DURING the Commonwealth Games, Glasgow Chamber held a Warm Up Breakfast event every day at Scotland House.

Yes, we wanted to interact with business folk from around the Commonwealth, but we also wanted to celebrate just how far our city has come in its industrial journey.

Over our 12 breakfast sessions, some 50 successful Glasgow businesses told their story to a packed room over a bacon roll, strong coffee and an Irn Bru.

Glasgow is now an economic powerhouse and each day we presented the evidence to prove it. We are a big city - in the top 30 in the European Union. We are a bright city - we hang on to our talent much more easily than many of our competitor cities.

We are a capable city - delivering the Games rather proved that point .

We are a diverse city - no longer over-reliant on any one industry. There are at least six industries including engineering, life sciences and renewables that have genuine potential for growth and where new manufacturing and export trade could be possible.

Now we are asking - what's next for the city and what economic legacy can we get from the Games?

Well, I would be astonished if we don't see an increase in leisure tourism for a start.
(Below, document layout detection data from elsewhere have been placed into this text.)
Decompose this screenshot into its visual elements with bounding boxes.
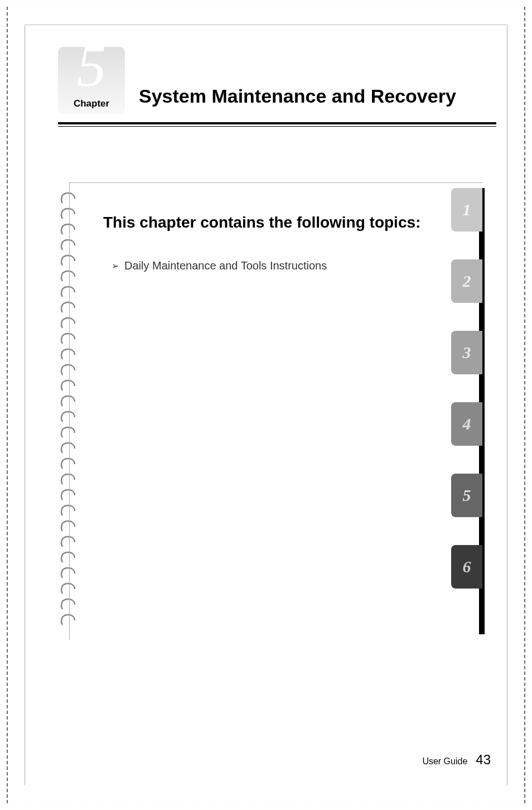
topics-section: This chapter contains the following topi… xyxy=(69,182,482,640)
footer-label: User Guide xyxy=(422,756,467,766)
tab-5: 5 xyxy=(451,474,482,517)
chapter-title: System Maintenance and Recovery xyxy=(139,84,456,114)
topics-box: This chapter contains the following topi… xyxy=(69,182,482,640)
page-number: 43 xyxy=(476,752,491,768)
tabs-column: 1 2 3 4 5 6 xyxy=(451,188,485,616)
tab-1: 1 xyxy=(451,188,482,232)
fade-bottom xyxy=(8,781,524,803)
tab-2: 2 xyxy=(451,259,482,303)
tab-6: 6 xyxy=(451,545,482,589)
dashed-border: 5 Chapter System Maintenance and Recover… xyxy=(7,7,525,803)
page-outer-frame: 5 Chapter System Maintenance and Recover… xyxy=(0,0,532,810)
topic-text: Daily Maintenance and Tools Instructions xyxy=(124,259,327,272)
chapter-badge: 5 Chapter xyxy=(58,47,125,114)
page-content: 5 Chapter System Maintenance and Recover… xyxy=(8,8,524,802)
chapter-label: Chapter xyxy=(74,98,109,109)
tab-3: 3 xyxy=(451,331,482,374)
chapter-header: 5 Chapter System Maintenance and Recover… xyxy=(58,47,496,114)
page-footer: User Guide 43 xyxy=(422,752,491,768)
topic-item: ➢ Daily Maintenance and Tools Instructio… xyxy=(112,259,449,272)
chapter-number: 5 xyxy=(77,37,107,95)
tab-4: 4 xyxy=(451,402,482,446)
bullet-icon: ➢ xyxy=(112,261,119,271)
topics-heading: This chapter contains the following topi… xyxy=(103,211,449,234)
header-divider xyxy=(58,122,496,127)
fade-top xyxy=(8,7,524,29)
Manchester secured an extra 300,000 annual visitors after the 2002 Games.

On a base of 2.3 million visitors already coming to Glasgow each year, that would amount to over 10 per cent more visitors in our hotels, shops, bars and restaurants in the years ahead.

Four out of every 10 tickets sold went to visitors from outside Scotland , with strong demand from the South of England where outdated perceptions of Glasgow are amongst the most stubborn.

I hope the Games have changed hundreds of thousands of minds like these. I know that Glasgow City Marketing Bureau will be using the People Make Glasgow brand to hammer home those images of the new, real Glasgow that the BBC's excellent coverage created.

But a surge in visitors is the very least we should be aiming for.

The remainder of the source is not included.